Go figure, right?
Sean Marshall, originally scheduled to start today (and the reason his picture wound up in the First Pitch Thread is because I had scheduled that one early, and forgot to change it), wound up as the sixth Cub pitcher of the day, threw three pitches, induced Lance Berkman -- who had launched a rocket onto Sheffield already in the ninth inning -- to ground out, and got the win when the Cubs bailed out the bullpen and defeated the Astros 5-4 this afternoon at Wrigley Field.
This recap was going to have a completely different focus until the ninth inning, praising Randy Wells -- who has now thrown 16.1 scoreless innings from the start of his major league career -- for his six-inning, four-hit, three strikeout performance, and Angel Guzman and Carlos Marmol for shutting the Astros down to set up Kevin Gregg, who closed ...

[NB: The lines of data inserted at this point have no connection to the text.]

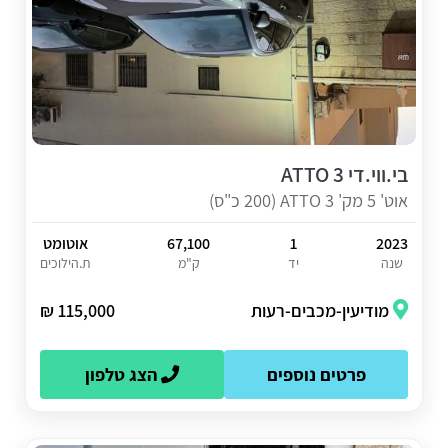
בי.ווי.די ATTO 3
אוט' 5 מק' ATTO 3 (200 כ"ס)
2023
1
67,100
אוטומט
שנה
יד
ק"מ
ת.הילוכים
מודיעין-מכבים-רעות
115,000 ₪
פרטים נוספים
הצג טלפון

Whoops. That last part didn't happen. Gregg was horrendous today, there's no getting around it. In addition to Berkman's bomb, Carlos Lee homered and the only Astro who didn't get a hit off Gregg, Geoff Blum, got hit by Gregg, at which time Lou said, "Enough" and brought in Aaron Heilman. Heilman, a bit shaky (only seven strikes in 16 pitches), managed to get two flyouts and Marshall got Berkman's groundout with the bases loaded.

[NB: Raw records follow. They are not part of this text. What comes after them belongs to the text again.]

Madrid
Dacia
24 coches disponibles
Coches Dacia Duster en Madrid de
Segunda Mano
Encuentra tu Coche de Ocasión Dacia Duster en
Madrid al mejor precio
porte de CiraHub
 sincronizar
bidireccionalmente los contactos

Many in the crowd in the bleachers were chanting, "Woody! Woody!" while Gregg was imploding, but that wouldn't have helped matters. Gregg had actually been pretty good over his last few appearances. I take issue with his postgame comment that "it wasn't a save situation". That shouldn't matter; Gregg dispatched the Padres easily with an identical four-run lead on Tuesday night. Maybe the four-day layoff in between appearances for him could be blamed, but Lou said in his own remarks that "if we need Gregg tomorrow, he'll be back out there." Lou also commented that he had a few words with a fan near the dugout after removing Gregg, upon which he told the fan, "You enjoy the game and let me manage the team", only, as Lou said, "in more colorful language".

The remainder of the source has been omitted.